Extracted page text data

=-=-=

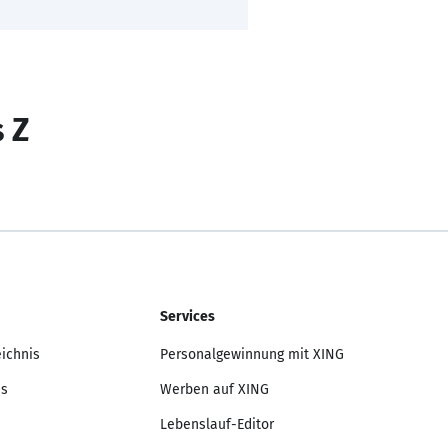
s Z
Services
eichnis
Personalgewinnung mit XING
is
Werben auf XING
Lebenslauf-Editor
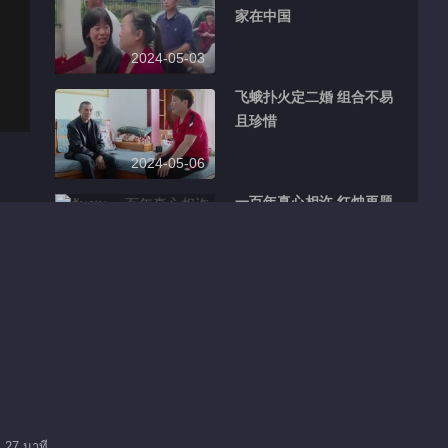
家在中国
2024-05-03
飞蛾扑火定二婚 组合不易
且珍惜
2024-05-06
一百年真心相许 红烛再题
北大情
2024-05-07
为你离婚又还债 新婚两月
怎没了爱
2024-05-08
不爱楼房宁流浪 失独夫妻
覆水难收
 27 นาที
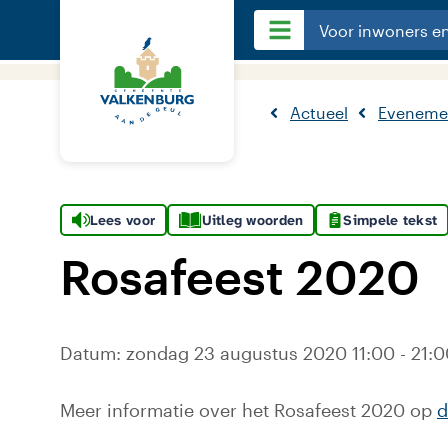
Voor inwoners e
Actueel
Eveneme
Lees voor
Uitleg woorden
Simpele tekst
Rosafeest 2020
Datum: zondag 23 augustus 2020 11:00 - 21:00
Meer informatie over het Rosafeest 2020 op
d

=-=-=

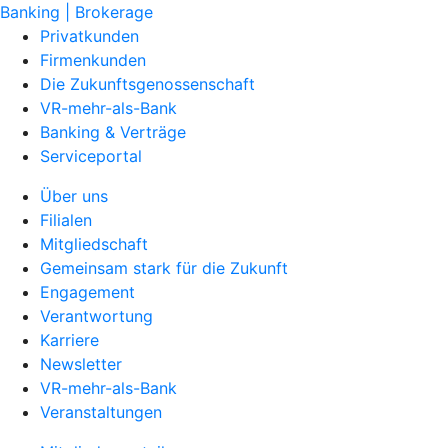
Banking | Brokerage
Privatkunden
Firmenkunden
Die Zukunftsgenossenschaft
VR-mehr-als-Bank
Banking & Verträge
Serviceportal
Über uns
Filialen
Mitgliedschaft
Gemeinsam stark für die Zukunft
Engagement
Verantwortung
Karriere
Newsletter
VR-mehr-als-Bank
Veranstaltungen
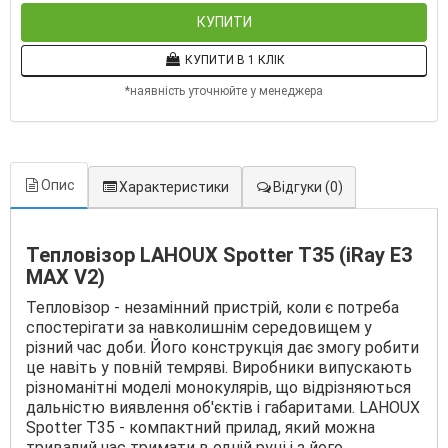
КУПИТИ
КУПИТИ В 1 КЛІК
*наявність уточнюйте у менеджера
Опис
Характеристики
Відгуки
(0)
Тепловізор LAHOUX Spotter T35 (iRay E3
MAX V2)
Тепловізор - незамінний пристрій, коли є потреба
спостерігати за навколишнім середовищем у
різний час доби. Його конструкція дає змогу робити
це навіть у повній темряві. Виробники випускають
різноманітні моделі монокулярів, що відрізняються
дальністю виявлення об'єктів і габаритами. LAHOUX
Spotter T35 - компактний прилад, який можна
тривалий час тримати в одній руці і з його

=-=-=

In the records above, find the line with "спостерігати за навколишнім середовищем у"; write out exactly that line and each one after it, stopping after the line with "тривалий час тримати в одній руці і з його".

спостерігати за навколишнім середовищем у
різний час доби. Його конструкція дає змогу робити
це навіть у повній темряві. Виробники випускають
різноманітні моделі монокулярів, що відрізняються
дальністю виявлення об'єктів і габаритами. LAHOUX
Spotter T35 - компактний прилад, який можна
тривалий час тримати в одній руці і з його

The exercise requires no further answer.